Я себе такого даже представить не мог, всем нутром ощущая мощь, исходящую от этого существа. Она была безгранична, как небо, и давила на меня словно та плита, на которой он сидел. Нет, это был не страх, скорее я себе сейчас казался муравьем, над которым нависла нога в ботинке и вот-вот на него наступит.

– То-то и оно, – я сразу же пожалел о том, что подал голос, поскольку капюшон повернулся в мою сторону и красные точки уставились на меня. – Одного тут недавно закопали в южной части. По-старому закопали, не сжигали, сейчас это редкость. Народу много было, гроб из красного дерева, венков ему навалили на могилу, стелу в тот же день поставили мраморную, все честь по чести. Ну, думаю, наверно, достойный человек был. Может, писатель или военачальник. Я люблю, когда у меня хоронят людей творческих или военных, с ними пообщаться интересно. Оказалось – нет, государев человек.

– Кто? – вырвалось у меня.

– Чиновник, – хмыкнул Нифонтов. – Ну, и что дальше?

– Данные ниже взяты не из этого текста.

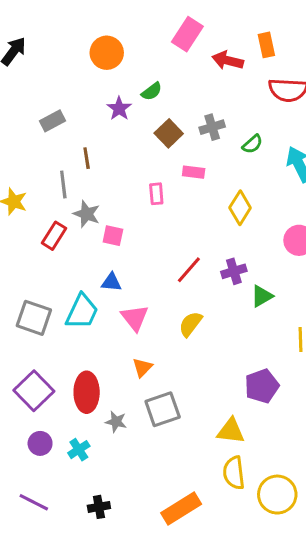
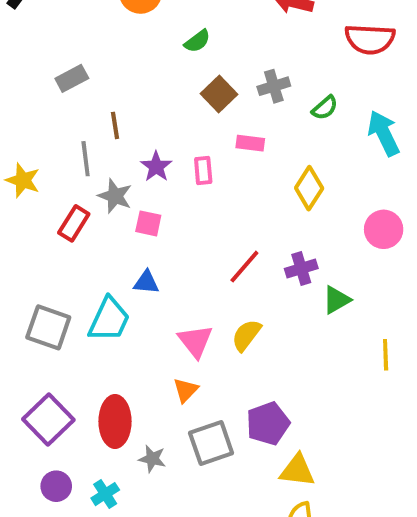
purple star: (119, 109) -> (156, 167), moved
pink triangle: (135, 318) -> (195, 341), moved
purple pentagon: (262, 386) -> (268, 423), moved

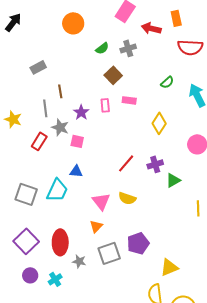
gray cross: (274, 86) -> (128, 48), moved
pink rectangle: (203, 171) -> (105, 105), moved
yellow semicircle: (246, 335) -> (127, 198), turned -108
yellow triangle: (297, 470) -> (169, 267), moved, turned -30

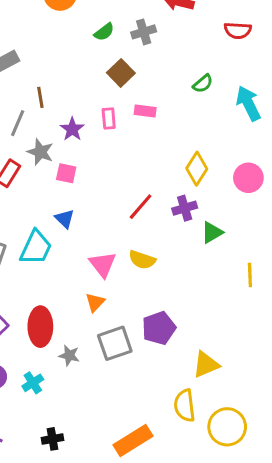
red semicircle: (190, 47) -> (238, 30), size x0.7
gray line: (45, 108) -> (18, 123), turned 30
yellow diamond: (159, 123) -> (197, 169), moved
blue triangle: (76, 171) -> (65, 219), turned 40

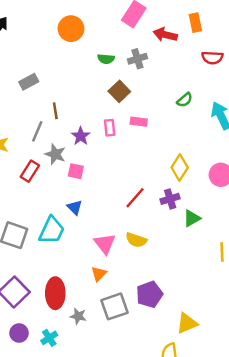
green semicircle: (104, 32) -> (106, 59), turned 42

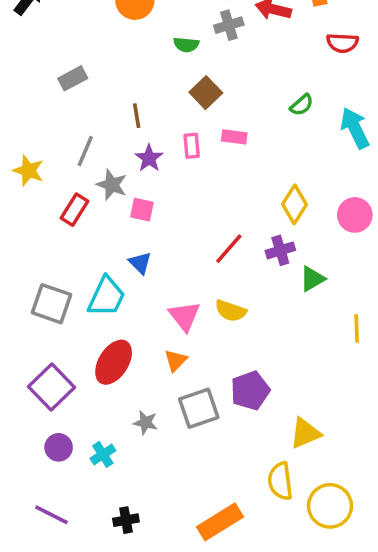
gray cross: (137, 59) -> (229, 25), moved
brown line: (55, 111) -> (137, 116), moved
red ellipse: (55, 293) -> (114, 362), moved, turned 32

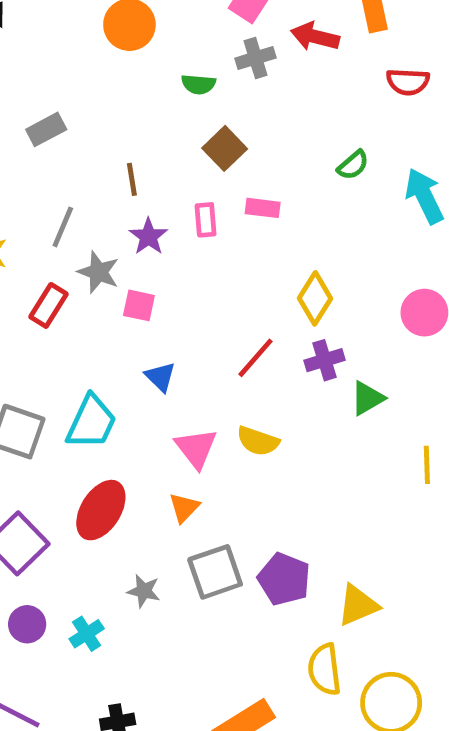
yellow diamond: (295, 204) -> (315, 298), moved
blue triangle: (140, 263) -> (160, 377), moved
purple pentagon: (250, 391) -> (284, 579), moved, turned -30

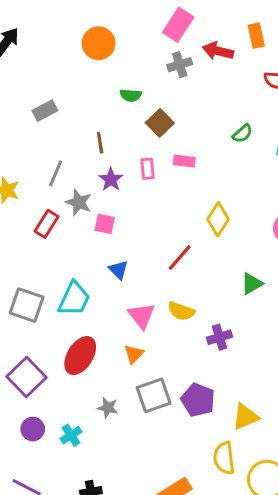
green semicircle: (198, 84) -> (131, 95), moved
purple cross: (325, 360) -> (219, 337), moved

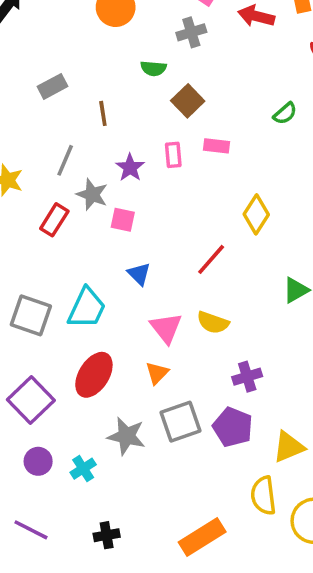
gray cross: (180, 65) -> (191, 32), moved
brown line: (100, 143) -> (103, 113), moved
purple cross: (219, 337) -> (247, 377), moved
gray star: (108, 408) -> (126, 436), size x1.5

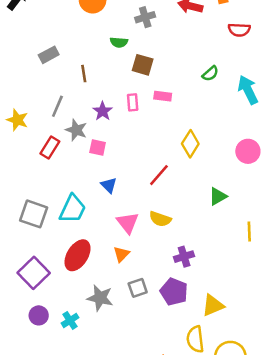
brown square: (188, 101) -> (143, 65), turned -30
gray square: (180, 422) -> (138, 288), size x0.7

– Как водится, в первую же ночь привели его ко мне, – продолжил Хозяин. – А он как начал возмущаться! И то не так, и это не эдак, и почему строем его со всеми ведут, а не отдельно, с соответствующим уважением. Возмущался, что он тут остался, что на небо не попал, хотя и должен, потому как храмы строил, потом пытался с кладбища уйти, думал, что получится. Еще стращал меня тем, что сейчас кому-то позвонит, и нам всем… Как же там? Мало не покажется. Мол, снесут мое царство с лица земли, по одному его движению пальца. Телефон требовал. Представляешь – у меня мертвый что-то требовал! У меня!

– То есть – не позвонил? – давя хохот, поторопил Хозяина Нифонтов.

– Почему не позвонил? Позвонил, – степенно ответил тот. – И сейчас звонит. Я ему колокольчик дал и могилу запечатал на пятьдесят лет. Ни туда, ни оттуда теперь. Пускай полежит, подумает о том, что там и здесь – это разные вещи. И даже если ты там смог убедить всех, что ты важный человек, то тут ты все равно то, чем являешься на самом деле. И если ты червь, то веди существование, которое тебе положено. То есть – лежи в гробу, разлагайся, звони в колокольчик.

– Жесть, – снова не удержался я от реплики. – Но справедливо.

– Я люблю справедливость, – красные глаза прожгли меня как рентген. – А ты, человек?

– Да, – подумав, ответил я. – Но только ее почти не бывает на свете.

– На вашем – нет, – согласился со мной Хозяин. – Вы, люди, всегда говорите то, что не думаете, и делаете то, что не хотите. А у меня тут все по справедливости. Что заслужил – то получил.

– Этого у вас, мертвых, не отнять, – признал Нифонтов. – Врать не надо, друг другу глотки за каждую мелочь рвать не надо. Нет желаний – нет и устремлений.

– Ну не совсем так, – поправил его Хозяин. – Желания есть, просто они другие, не такие как у вас. И меньше их. Но я о другом. Справедливость.

Он встал с могильной плиты, и я чуть не охнул. Просто до чего же он оказался высок, метра два с половиной, если не больше.

– Сегодня на моей земле убили человека, – голос Хозяина стал ощутимо больше, черный гранит на могиле вдруг замерцал синеватым светом. – Это сделал один из тех, кого вы, чиновники особой канцелярии, называете ведьмаками. Пролилась кровь. Живая кровь. И я не давал на это своего разрешения.